Source material -
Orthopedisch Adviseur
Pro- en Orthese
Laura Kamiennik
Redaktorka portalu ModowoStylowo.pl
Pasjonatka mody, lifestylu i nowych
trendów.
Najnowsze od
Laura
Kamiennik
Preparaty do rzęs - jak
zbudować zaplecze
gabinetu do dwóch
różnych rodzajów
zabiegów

What you have to do -
The expected result is an exact transcription of the lines from the one containing "Redaktorka portalu ModowoStylowo.pl" through the end of the records above; please include both ends.

Output of the exercise -
Redaktorka portalu ModowoStylowo.pl
Pasjonatka mody, lifestylu i nowych
trendów.
Najnowsze od
Laura
Kamiennik
Preparaty do rzęs - jak
zbudować zaplecze
gabinetu do dwóch
różnych rodzajów
zabiegów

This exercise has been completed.